* [Exercise goal]: What is wanted is every line below from the one with "48,000–70,000" up to and including the one with "jesítményű modellek kaphatóak.", retyped exactly, pictures excluded, nothing else.

═══ Records

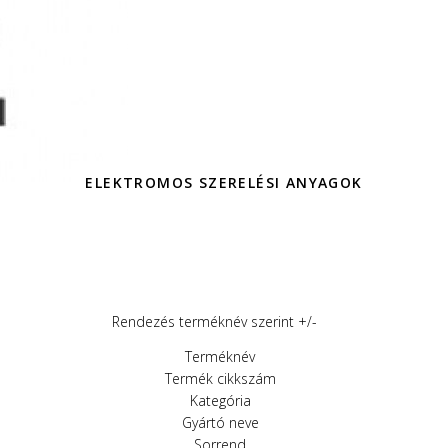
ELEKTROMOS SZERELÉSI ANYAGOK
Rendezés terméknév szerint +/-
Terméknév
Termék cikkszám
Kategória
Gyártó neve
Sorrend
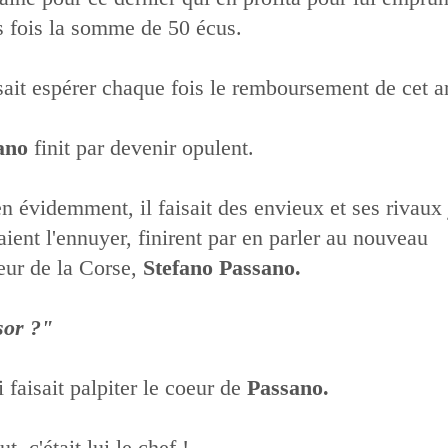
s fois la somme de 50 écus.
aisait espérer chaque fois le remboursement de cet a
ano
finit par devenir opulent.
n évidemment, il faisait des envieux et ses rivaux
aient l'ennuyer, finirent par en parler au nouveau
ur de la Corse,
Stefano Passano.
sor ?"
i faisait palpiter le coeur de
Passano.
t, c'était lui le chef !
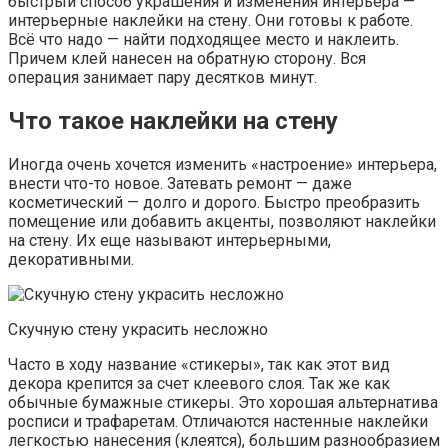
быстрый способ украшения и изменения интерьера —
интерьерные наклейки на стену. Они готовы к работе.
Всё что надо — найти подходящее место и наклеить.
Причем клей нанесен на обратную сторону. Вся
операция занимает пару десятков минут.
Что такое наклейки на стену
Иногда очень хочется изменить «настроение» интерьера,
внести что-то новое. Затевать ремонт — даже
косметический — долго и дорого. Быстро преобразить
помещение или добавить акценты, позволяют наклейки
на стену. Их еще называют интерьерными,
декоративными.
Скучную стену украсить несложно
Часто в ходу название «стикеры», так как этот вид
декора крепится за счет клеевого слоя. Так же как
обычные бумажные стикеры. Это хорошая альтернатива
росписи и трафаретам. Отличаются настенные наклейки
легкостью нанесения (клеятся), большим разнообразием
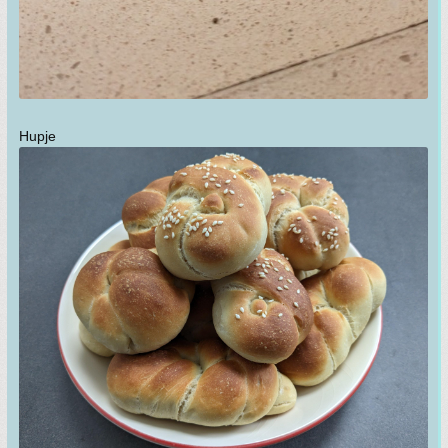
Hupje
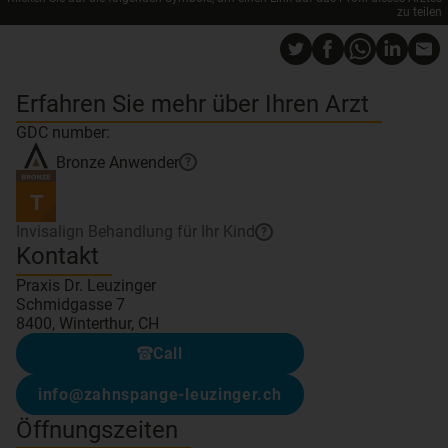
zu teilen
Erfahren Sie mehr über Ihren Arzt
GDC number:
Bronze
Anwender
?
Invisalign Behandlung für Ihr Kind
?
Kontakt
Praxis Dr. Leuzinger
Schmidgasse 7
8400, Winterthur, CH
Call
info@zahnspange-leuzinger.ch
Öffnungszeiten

══════
═══ Records

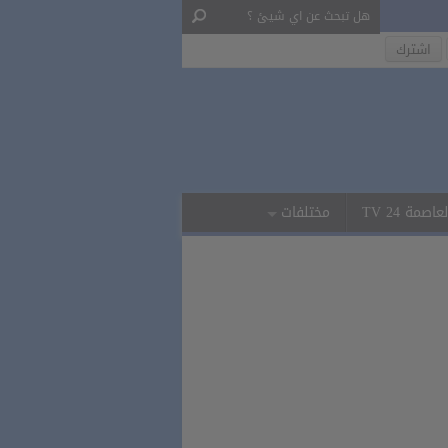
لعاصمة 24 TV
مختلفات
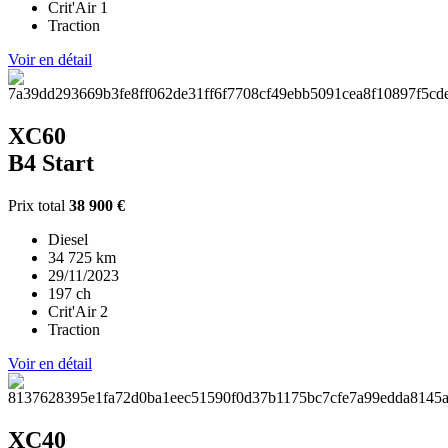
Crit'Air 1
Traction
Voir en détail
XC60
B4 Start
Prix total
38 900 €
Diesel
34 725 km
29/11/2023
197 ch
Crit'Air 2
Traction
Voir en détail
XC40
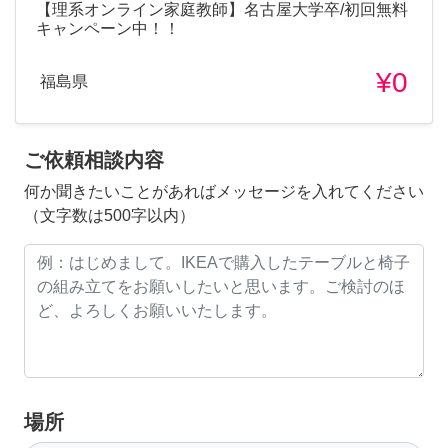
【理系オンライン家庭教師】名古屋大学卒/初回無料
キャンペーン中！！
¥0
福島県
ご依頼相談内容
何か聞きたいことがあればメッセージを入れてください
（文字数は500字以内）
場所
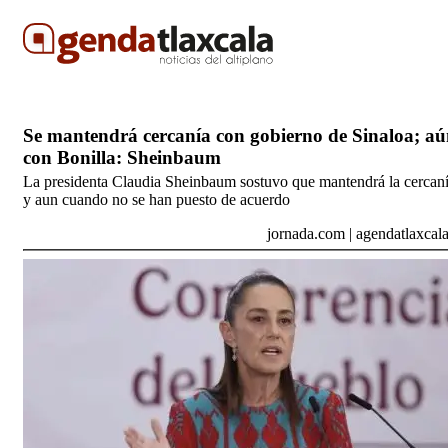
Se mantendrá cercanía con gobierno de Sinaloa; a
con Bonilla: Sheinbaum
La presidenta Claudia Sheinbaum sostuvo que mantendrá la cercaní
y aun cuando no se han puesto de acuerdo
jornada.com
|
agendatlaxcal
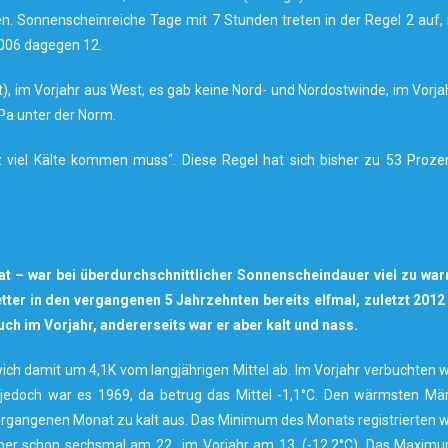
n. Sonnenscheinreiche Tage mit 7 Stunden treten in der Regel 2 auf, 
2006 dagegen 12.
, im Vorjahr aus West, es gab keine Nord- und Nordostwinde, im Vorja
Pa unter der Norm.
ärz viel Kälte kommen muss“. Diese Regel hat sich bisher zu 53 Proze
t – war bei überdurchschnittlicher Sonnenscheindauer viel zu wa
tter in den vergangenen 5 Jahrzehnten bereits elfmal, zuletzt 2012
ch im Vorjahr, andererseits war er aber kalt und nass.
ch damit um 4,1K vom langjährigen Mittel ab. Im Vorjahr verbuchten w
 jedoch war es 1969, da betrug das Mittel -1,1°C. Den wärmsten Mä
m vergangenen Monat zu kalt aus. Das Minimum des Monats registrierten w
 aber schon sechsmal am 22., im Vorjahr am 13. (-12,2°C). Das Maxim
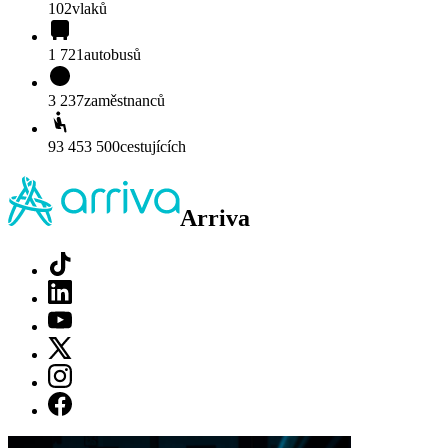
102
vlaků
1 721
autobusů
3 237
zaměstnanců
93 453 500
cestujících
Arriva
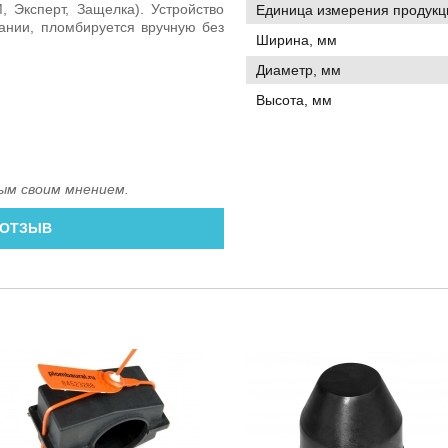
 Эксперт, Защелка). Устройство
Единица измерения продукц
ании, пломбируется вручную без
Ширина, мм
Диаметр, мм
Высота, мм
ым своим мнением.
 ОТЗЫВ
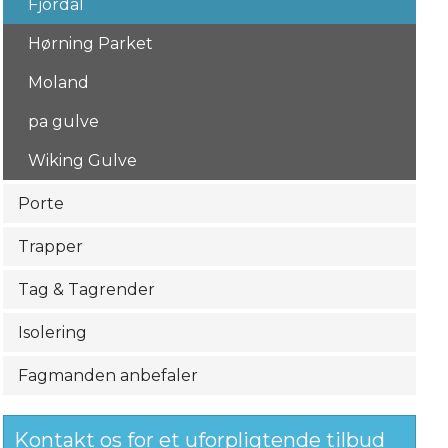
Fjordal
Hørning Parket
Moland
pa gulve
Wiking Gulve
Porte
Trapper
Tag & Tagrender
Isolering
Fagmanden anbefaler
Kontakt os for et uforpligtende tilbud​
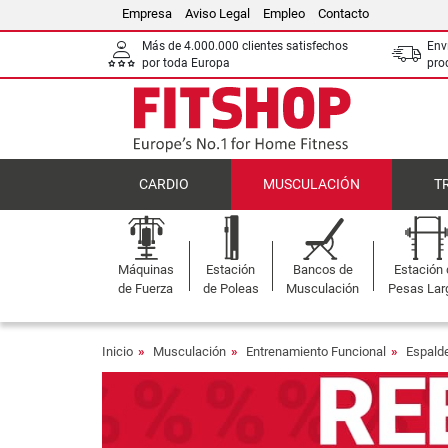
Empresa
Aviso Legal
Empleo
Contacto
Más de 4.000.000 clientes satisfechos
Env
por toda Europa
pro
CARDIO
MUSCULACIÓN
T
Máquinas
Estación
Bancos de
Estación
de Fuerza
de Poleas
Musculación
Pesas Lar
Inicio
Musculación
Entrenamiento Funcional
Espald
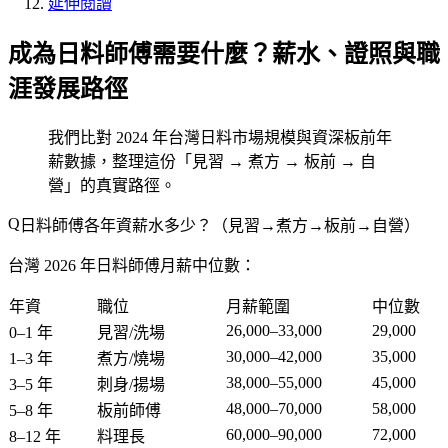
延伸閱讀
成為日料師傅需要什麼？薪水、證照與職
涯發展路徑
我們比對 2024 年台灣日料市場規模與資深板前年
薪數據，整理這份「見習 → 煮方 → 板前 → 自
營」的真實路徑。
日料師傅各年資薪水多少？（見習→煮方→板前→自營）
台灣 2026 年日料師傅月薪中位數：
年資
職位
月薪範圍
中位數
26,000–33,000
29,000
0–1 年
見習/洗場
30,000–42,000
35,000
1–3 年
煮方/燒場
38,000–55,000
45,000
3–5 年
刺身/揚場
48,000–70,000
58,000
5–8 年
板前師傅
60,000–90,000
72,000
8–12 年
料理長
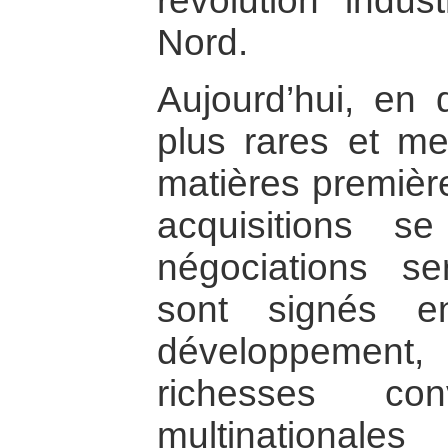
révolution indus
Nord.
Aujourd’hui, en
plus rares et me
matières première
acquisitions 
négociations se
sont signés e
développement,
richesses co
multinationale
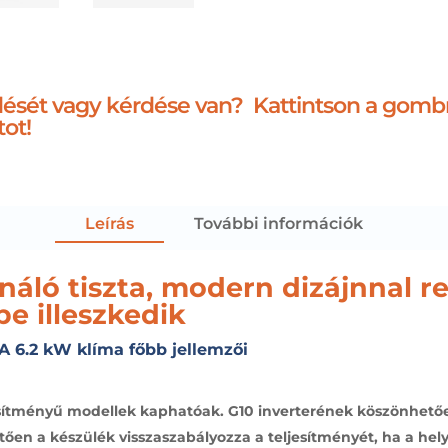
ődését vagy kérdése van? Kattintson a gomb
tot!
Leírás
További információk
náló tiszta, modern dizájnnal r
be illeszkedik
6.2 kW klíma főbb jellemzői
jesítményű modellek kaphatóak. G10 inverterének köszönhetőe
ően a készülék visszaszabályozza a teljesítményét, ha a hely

══════
═══ Records

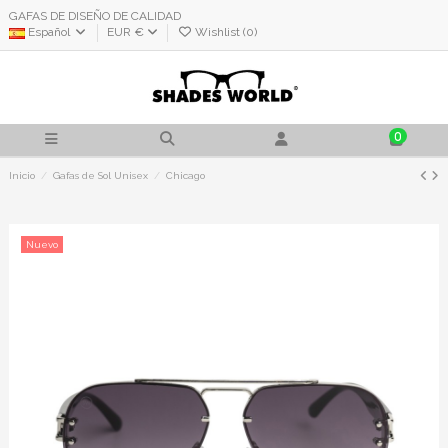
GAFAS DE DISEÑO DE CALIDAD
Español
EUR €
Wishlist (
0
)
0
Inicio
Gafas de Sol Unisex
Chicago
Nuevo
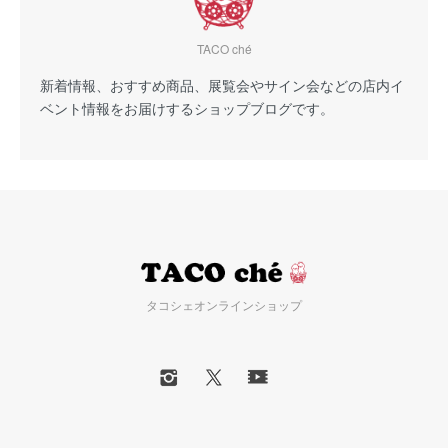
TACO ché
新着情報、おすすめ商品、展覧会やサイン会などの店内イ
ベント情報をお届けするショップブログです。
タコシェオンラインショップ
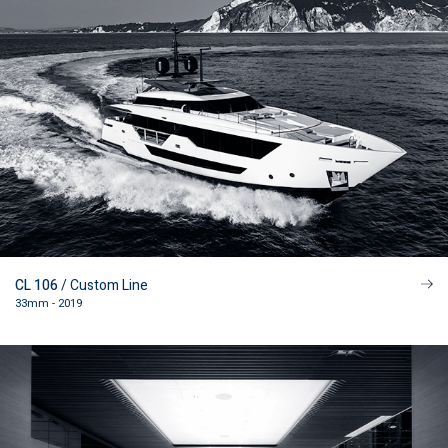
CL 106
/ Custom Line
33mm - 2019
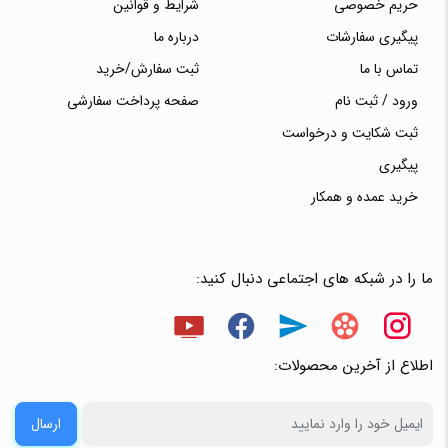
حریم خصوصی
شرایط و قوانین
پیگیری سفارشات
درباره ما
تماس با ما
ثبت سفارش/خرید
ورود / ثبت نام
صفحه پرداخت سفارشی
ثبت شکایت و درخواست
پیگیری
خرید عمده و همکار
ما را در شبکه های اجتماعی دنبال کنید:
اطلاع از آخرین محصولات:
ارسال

══════

* [Written solution]:
48,000–70,000
58,000
5–8 年
板前師傅
60,000–90,000
72,000
8–12 年
料理長
révolution indus
Nord.
Aujourd’hui, en
plus rares et me
matières première
acquisitions 
négociations se
sont signés e
développement,
richesses co
multinationale
ődését vagy kérdése van? Kattintson a gomb
tot!
Leírás
További információk
náló tiszta, modern dizájnnal r
be illeszkedik
6.2 kW klíma főbb jellemzői
jesítményű modellek kaphatóak. G10 inverterének köszönhetőe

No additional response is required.